### Supplied data
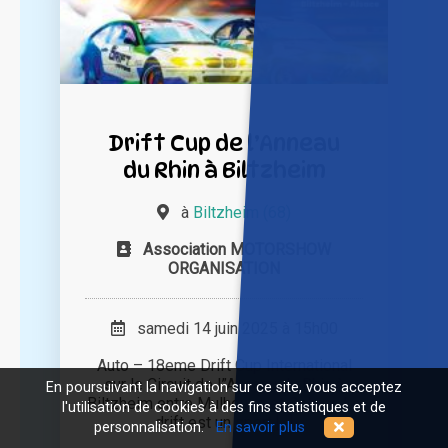
Drift Cup de l’Anneau
du Rhin à Biltzheim
à
Biltzheim (68)
Association MOTORSHOW
ORGANISATION
samedi 14 juin 2025 à 15h00
Auto – 18eme Drift Cup International
sur le Circuit de l”Anneau du Rhin à
En poursuivant la navigation sur ce site, vous acceptez
Biltzheim entre Mulhouse et Colmar. Le
l'utilisation de cookies à des fins statistiques et de
drift est un sport [...]
personnalisation.
En savoir plus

### Work instructions
Exactly as written, return each line above and leave the pictures behind.

### Exercise response
Drift Cup de l’Anneau
du Rhin à Biltzheim
à
Biltzheim (68)
Association MOTORSHOW
ORGANISATION
samedi 14 juin 2025 à 15h00
Auto – 18eme Drift Cup International
sur le Circuit de l”Anneau du Rhin à
En poursuivant la navigation sur ce site, vous acceptez
Biltzheim entre Mulhouse et Colmar. Le
l'utilisation de cookies à des fins statistiques et de
drift est un sport [...]
personnalisation.
En savoir plus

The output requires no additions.